_EXERCISE GOAL_
Write out each record exactly and skip every image.

_ENTRIES SUPPLIED_
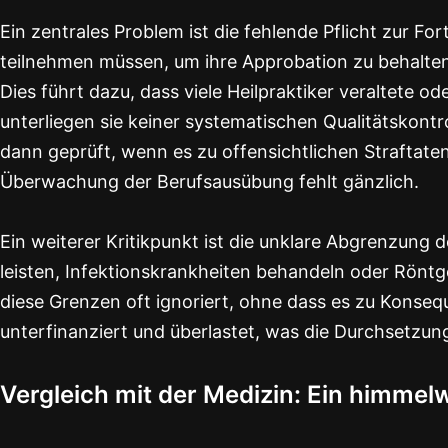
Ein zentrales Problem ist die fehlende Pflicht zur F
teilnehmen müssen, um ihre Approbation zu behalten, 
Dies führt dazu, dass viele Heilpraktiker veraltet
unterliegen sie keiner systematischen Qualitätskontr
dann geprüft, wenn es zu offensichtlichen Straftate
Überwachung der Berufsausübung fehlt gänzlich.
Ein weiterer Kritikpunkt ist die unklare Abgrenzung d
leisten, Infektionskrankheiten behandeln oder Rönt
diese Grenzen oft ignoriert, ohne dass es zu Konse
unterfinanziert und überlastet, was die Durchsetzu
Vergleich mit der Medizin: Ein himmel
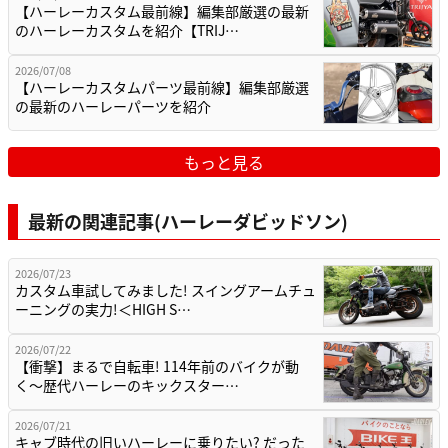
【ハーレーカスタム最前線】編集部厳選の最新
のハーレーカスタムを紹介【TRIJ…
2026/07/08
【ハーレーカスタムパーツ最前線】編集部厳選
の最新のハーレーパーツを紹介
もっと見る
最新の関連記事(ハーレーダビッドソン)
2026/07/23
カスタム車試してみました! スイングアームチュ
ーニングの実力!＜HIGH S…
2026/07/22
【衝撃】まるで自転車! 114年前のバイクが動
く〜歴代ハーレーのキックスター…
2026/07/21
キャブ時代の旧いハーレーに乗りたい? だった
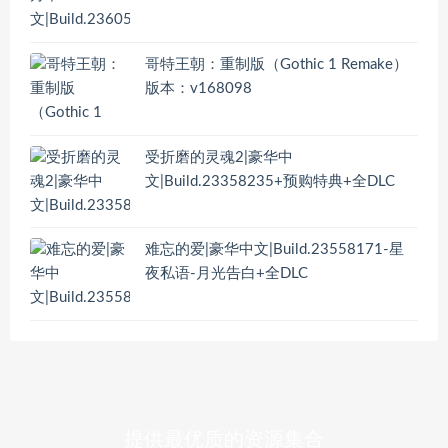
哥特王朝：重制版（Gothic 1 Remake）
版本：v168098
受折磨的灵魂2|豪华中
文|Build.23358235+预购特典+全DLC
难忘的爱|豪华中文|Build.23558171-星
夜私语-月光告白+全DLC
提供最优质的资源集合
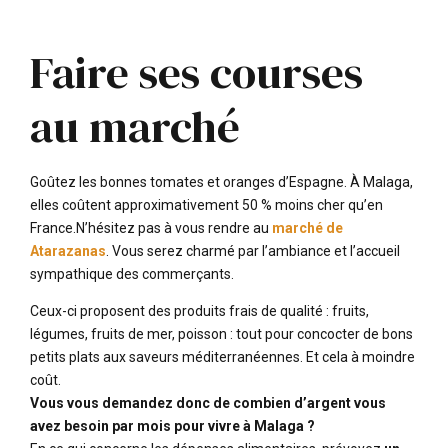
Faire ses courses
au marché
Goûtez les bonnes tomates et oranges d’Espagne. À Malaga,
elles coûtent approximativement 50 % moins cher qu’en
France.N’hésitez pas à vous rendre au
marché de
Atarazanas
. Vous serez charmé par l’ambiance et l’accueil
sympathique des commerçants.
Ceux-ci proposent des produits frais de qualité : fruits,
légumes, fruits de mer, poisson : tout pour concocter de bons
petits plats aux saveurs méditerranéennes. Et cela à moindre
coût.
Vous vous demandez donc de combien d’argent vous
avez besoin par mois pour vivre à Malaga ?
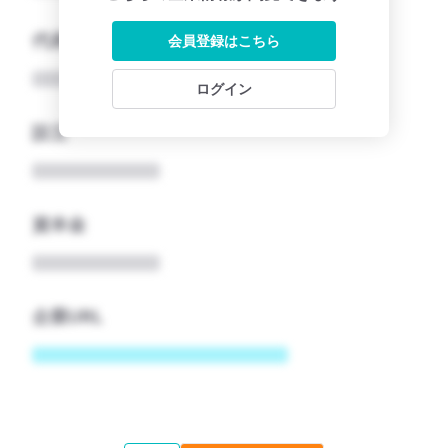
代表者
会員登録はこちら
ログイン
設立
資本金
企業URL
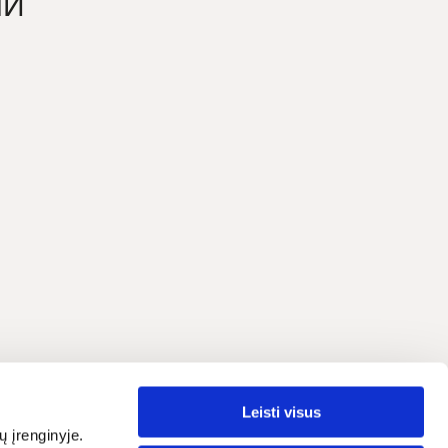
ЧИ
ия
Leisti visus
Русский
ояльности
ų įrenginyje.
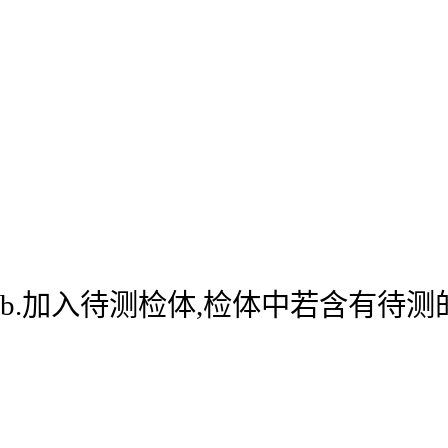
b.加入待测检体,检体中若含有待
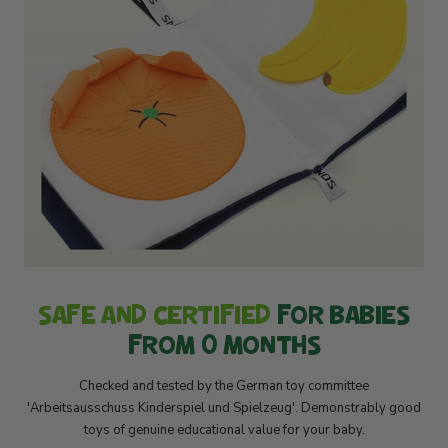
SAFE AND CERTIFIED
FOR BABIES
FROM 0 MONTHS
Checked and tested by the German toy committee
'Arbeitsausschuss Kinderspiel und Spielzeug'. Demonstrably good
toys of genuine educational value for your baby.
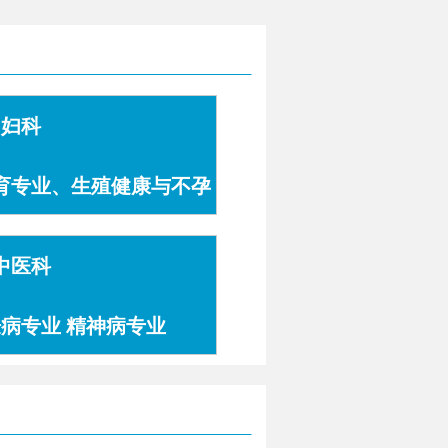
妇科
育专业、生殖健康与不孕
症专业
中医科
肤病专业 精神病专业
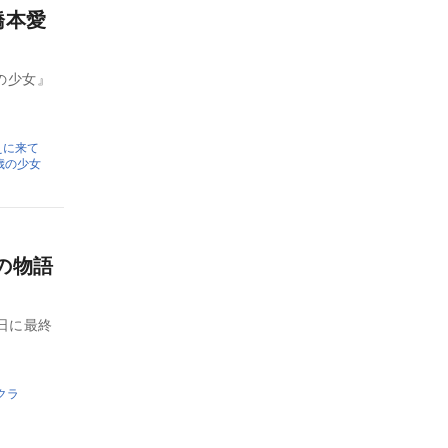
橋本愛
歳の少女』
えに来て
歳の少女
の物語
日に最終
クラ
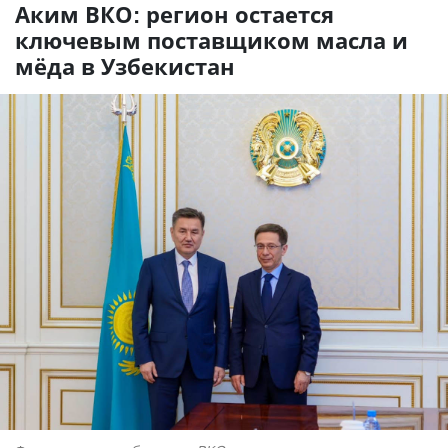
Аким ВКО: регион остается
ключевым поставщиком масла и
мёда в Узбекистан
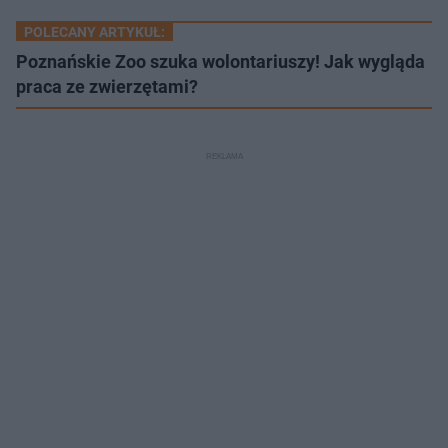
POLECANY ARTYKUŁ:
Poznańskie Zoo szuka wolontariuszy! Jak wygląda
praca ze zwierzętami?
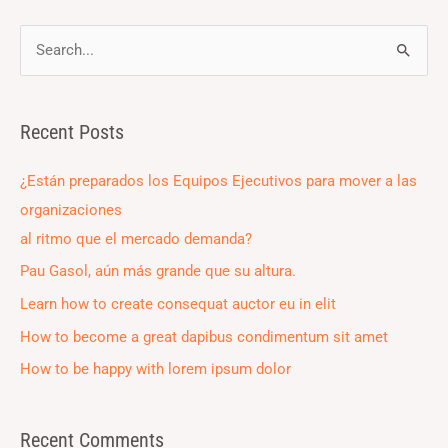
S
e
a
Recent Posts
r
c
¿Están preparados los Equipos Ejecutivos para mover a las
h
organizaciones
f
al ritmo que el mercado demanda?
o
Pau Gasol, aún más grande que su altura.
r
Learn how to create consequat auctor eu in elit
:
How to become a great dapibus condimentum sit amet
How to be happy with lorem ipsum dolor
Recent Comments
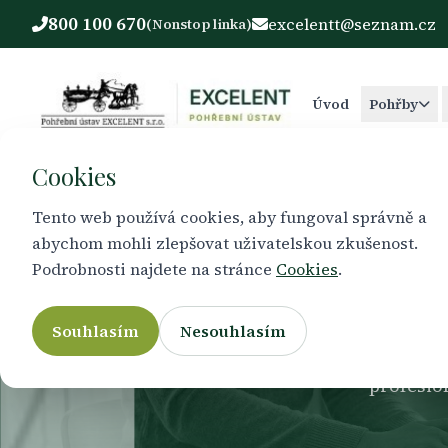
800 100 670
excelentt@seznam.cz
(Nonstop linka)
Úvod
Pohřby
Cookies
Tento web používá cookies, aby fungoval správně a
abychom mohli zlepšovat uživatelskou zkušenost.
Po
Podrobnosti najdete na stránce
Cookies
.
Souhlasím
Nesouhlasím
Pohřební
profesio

_OUTPUT OF THE EXERCISE_
Ein zentrales Problem ist die fehlende Pflicht zur F
teilnehmen müssen, um ihre Approbation zu behalten, 
Dies führt dazu, dass viele Heilpraktiker veraltet
unterliegen sie keiner systematischen Qualitätskontr
dann geprüft, wenn es zu offensichtlichen Straftate
Überwachung der Berufsausübung fehlt gänzlich.
Ein weiterer Kritikpunkt ist die unklare Abgrenzung d
leisten, Infektionskrankheiten behandeln oder Rönt
diese Grenzen oft ignoriert, ohne dass es zu Konse
unterfinanziert und überlastet, was die Durchsetzu
Vergleich mit der Medizin: Ein himmel
【ハーレーカスタム最前線】編集部厳選の最新
のハーレーカスタムを紹介【TRIJ…
2026/07/08
【ハーレーカスタムパーツ最前線】編集部厳選
の最新のハーレーパーツを紹介
もっと見る
最新の関連記事(ハーレーダビッドソン)
2026/07/23
カスタム車試してみました! スイングアームチュ
ーニングの実力!＜HIGH S…
2026/07/22
【衝撃】まるで自転車! 114年前のバイクが動
く〜歴代ハーレーのキックスター…
2026/07/21
キャブ時代の旧いハーレーに乗りたい? だった
哥特王朝：重制版（Gothic 1 Remake）
版本：v168098
受折磨的灵魂2|豪华中
文|Build.23358235+预购特典+全DLC
难忘的爱|豪华中文|Build.23558171-星
夜私语-月光告白+全DLC
提供最优质的资源集合
Faire ses courses
au marché
Goûtez les bonnes tomates et oranges d’Espagne. À Malaga,
elles coûtent approximativement 50 % moins cher qu’en
France.N’hésitez pas à vous rendre au
marché de
Atarazanas
. Vous serez charmé par l’ambiance et l’accueil
sympathique des commerçants.
Ceux-ci proposent des produits frais de qualité : fruits,
légumes, fruits de mer, poisson : tout pour concocter de bons
petits plats aux saveurs méditerranéennes. Et cela à moindre
coût.
Vous vous demandez donc de combien d’argent vous
avez besoin par mois pour vivre à Malaga ?
代表者
会員登録はこちら
ログイン
設立
資本金
企業URL
ЧИ
ия
Leisti visus
Русский
ояльности
ų įrenginyje.
b.加入待测检体,检体中若含有待
SAFE AND CERTIFIED
FOR BABIES
FROM 0 MONTHS
Checked and tested by the German toy committee
'Arbeitsausschuss Kinderspiel und Spielzeug'. Demonstrably good
toys of genuine educational value for your baby.
妇科
育专业、生殖健康与不孕
症专业
中医科
肤病专业 精神病专业
橋本愛
歳の少女』
えに来て
歳の少女
の物語
日に最終
クラ
Аким ВКО: регион остается
ключевым поставщиком масла и
мёда в Узбекистан
POLECANY ARTYKUŁ:
Poznańskie Zoo szuka wolontariuszy! Jak wygląda
praca ze zwierzętami?
S
e
a
Recent Posts
r
c
¿Están preparados los Equipos Ejecutivos para mover a las
h
organizaciones
f
al ritmo que el mercado demanda?
o
Pau Gasol, aún más grande que su altura.
r
Learn how to create consequat auctor eu in elit
:
How to become a great dapibus condimentum sit amet
How to be happy with lorem ipsum dolor
Recent Comments
800 100 670
excelentt@seznam.cz
(Nonstop linka)
Úvod
Pohřby
Cookies
Tento web používá cookies, aby fungoval správně a
abychom mohli zlepšovat uživatelskou zkušenost.
Po
Podrobnosti najdete na stránce
Cookies
.
Souhlasím
Nesouhlasím
Pohřební
profesio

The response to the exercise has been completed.